と、こういう感想(むちゃくちゃ偏っているかも知れないが)を原作で持っていると、ドラマには、肝心のものが描かれていないような物足りなさを感じてしまう。

  

旧シリーズは、基本原作に忠実だが、遺産問題からくるルーサー・クラッケンソープの暴力性というか卑小さが描かれておらず、ルーサーはただの偏屈な頑固じじいになってしまっていた。フィクションの頑固じじいキャラはたしかに味があるが、頑固じじいを甘やかすのはその有害さを隠蔽するのではないかと個人的には思う。このためか、家族のあいだの緊張や倦怠感も薄れている。ルーシーのスーパー家政婦ぶりはすごいが、鋭い観察者・探偵助手という面は抑えられ、単に彼女がどう2人の男に惹かれ、どうやって1人を選んでゆくかというロマンスがおもな見せ場にされている。

  

新シリーズは、もう、止めどもないぐらい手を入れている。

遺産相続権を剥奪されたルーサーの人物設定をはじめ、画家の次男セドリック、実業家の三男ハロルド、山師の四男アルフレッド、全部人物造形が変わっている(兄弟順まで変更されてる)。1人1人のドラマを膨らませて丁寧に描こうとしている、とも言えるかもしれないが、登場人物を共感的に描くことは、かれらがそれぞれに持っていた加害性をうやむやにしてしまう。

  

そして、なにより大きな改変は、「愛」の強調だろう。殺人の動機が大きく変更されていて、さらには最後に明かされるその動機と響き合うように,冒頭にルーサーの亡妻(子どもたちの母親)が死の間際に「大切なのは愛」と言い残すという原作にないエピソードが追加されている。これは、だまされたエマに同情した改変かもしれない。だがこの親切な計らいのせいで、卑劣な犯罪の被害を受けても彼女は立ち直り幸せになりうるという原作のファンタジーがしぼんでしまわないだろうか。エマが登場する場面は、ルーサーが(すっかり高潔な設定になっているのだが、エマの世話をさんざん受けてきた点は変わらないのだ)優しくエマを労るシーンで終わる。「いい場面」だが、旧シリーズではミス・マープルが「エマはこの家から出て行くのよっ!」と主役の権限をふるって(?)あっさり解放してくれた家から、エマは愛のせいで出て行けなくなってしまっている。

  

あれこれ難癖をつけてしまうが、旧シリーズも新シリーズも、ドラマとしてはそれぞれに面白いし、よくできている。いろんな脚色も、原作から違った魅力を引き出そうとする趣向として、楽しめる。

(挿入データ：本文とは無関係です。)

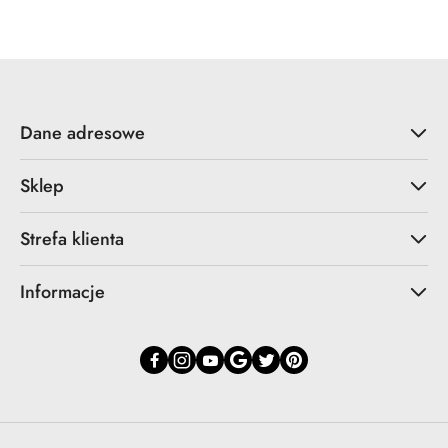
Dane adresowe
Sklep
Strefa klienta
Informacje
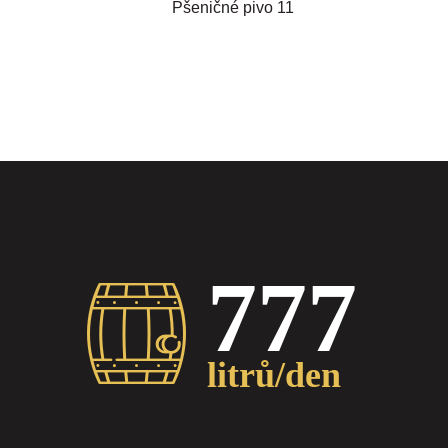
Pšeničné pivo 11
777
litrů/den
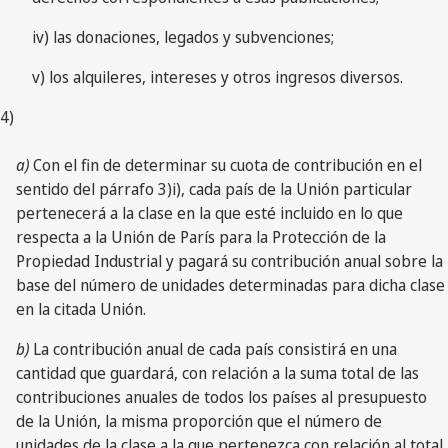
iv) las donaciones, legados y subvenciones;
v) los alquileres, intereses y otros ingresos diversos.
4)
a)
Con el fin de determinar su cuota de contribución en el
sentido del párrafo 3)i), cada país de la Unión particular
pertenecerá a la clase en la que esté incluido en lo que
respecta a la Unión de París para la Protección de la
Propiedad Industrial y pagará su contribución anual sobre la
base del número de unidades determinadas para dicha clase
en la citada Unión.
b)
La contribución anual de cada país consistirá en una
cantidad que guardará, con relación a la suma total de las
contribuciones anuales de todos los países al presupuesto
de la Unión, la misma proporción que el número de
unidades de la clase a la que pertenezca con relación al total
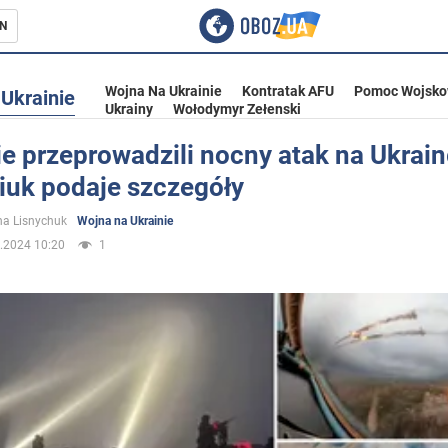
N
Wojna Na Ukrainie
Kontratak AFU
Pomoc Wojsko
Ukrainie
Ukrainy
Wołodymyr Zełenski
e przeprowadzili nocny atak na Ukrain
uk podaje szczegóły
ka
a Lisnychuk
Wojna na Ukrainie
.2024 10:20
1
eństwo
a Ukrainie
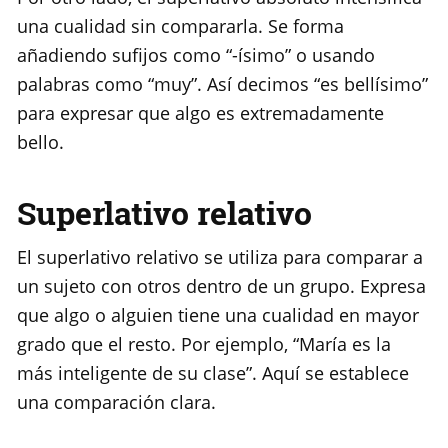
una cualidad sin compararla. Se forma
añadiendo sufijos como “-ísimo” o usando
palabras como “muy”. Así decimos “es bellísimo”
para expresar que algo es extremadamente
bello.
Superlativo relativo
El superlativo relativo se utiliza para comparar a
un sujeto con otros dentro de un grupo. Expresa
que algo o alguien tiene una cualidad en mayor
grado que el resto. Por ejemplo, “María es la
más inteligente de su clase”. Aquí se establece
una comparación clara.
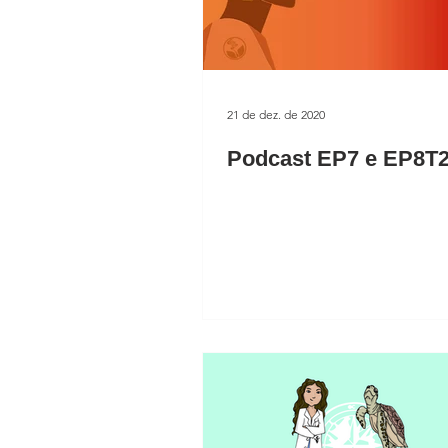
21 de dez. de 2020
Podcast EP7 e EP8T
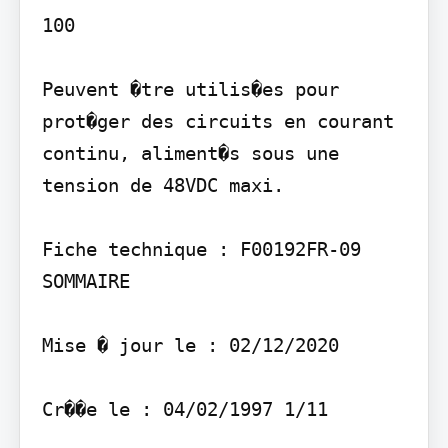
100

Peuvent �tre utilis�es pour 
prot�ger des circuits en courant 
continu, aliment�s sous une 
tension de 48VDC maxi.

Fiche technique : F00192FR-09 
SOMMAIRE

Mise � jour le : 02/12/2020

Cr��e le : 04/02/1997 1/11
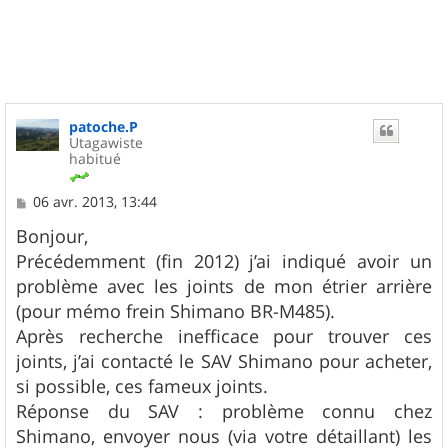
u
t
patoche.P
Utagawiste
habitué
M
06 avr. 2013, 13:44
e
s
Bonjour,
s
Précédemment (fin 2012) j’ai indiqué avoir un
a
g
problème avec les joints de mon étrier arrière
e
(pour mémo frein Shimano BR-M485).
Après recherche inefficace pour trouver ces
joints, j’ai contacté le SAV Shimano pour acheter,
si possible, ces fameux joints.
Réponse du SAV : problème connu chez
Shimano, envoyer nous (via votre détaillant) les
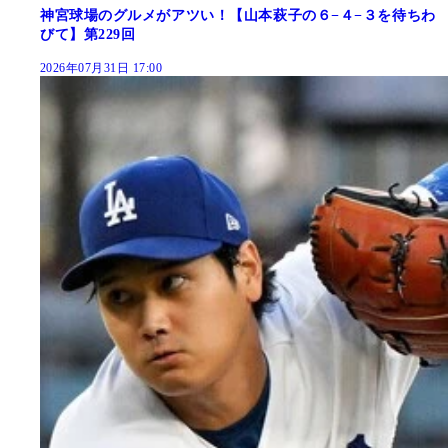
神宮球場のグルメがアツい！【山本萩子の６−４−３を待ちわ
びて】第229回
2026年07月31日 17:00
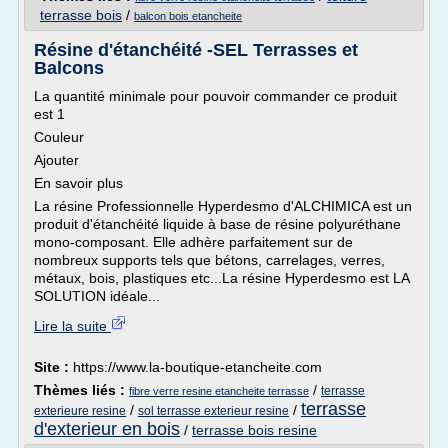
terrasse bois
/
balcon bois etancheite
Résine d'étanchéité -SEL Terrasses et
Balcons
La quantité minimale pour pouvoir commander ce produit
est 1
Couleur
Ajouter
En savoir plus
La résine Professionnelle Hyperdesmo d'ALCHIMICA est un
produit d'étanchéité liquide à base de résine polyuréthane
mono-composant. Elle adhère parfaitement sur de
nombreux supports tels que bétons, carrelages, verres,
métaux, bois, plastiques etc...La résine Hyperdesmo est LA
SOLUTION idéale...
Lire la suite
Site :
https://www.la-boutique-etancheite.com
Thèmes liés :
/
terrasse
fibre verre resine etancheite terrasse
terrasse
/
/
exterieure resine
sol terrasse exterieur resine
d'exterieur en bois
/
terrasse bois resine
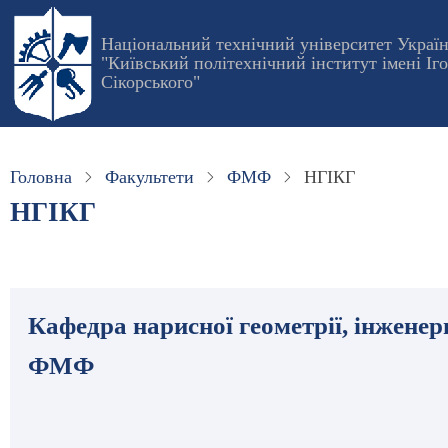
Перейти
до
Національний технічний університет Украї
"Київський політехнічний інститут імені Іг
основного
Сікорського"
вмісту
Головна
Факультети
ФМФ
НГІКГ
НГІКГ
Кафедра нарисної геометрії, інженер
ФМФ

ただ、現実にできないことを実現する力を持つフィクションが、「家族」や「恋愛」についてのモラルやファンタジーをはぎ取ることには実は不得手で、その種のモラルやファンタジーを再生産し強化するのにほとんどいつも手を貸してしまうーーなんてことを、この作品のドラマ化を見て考えてしまったのだった。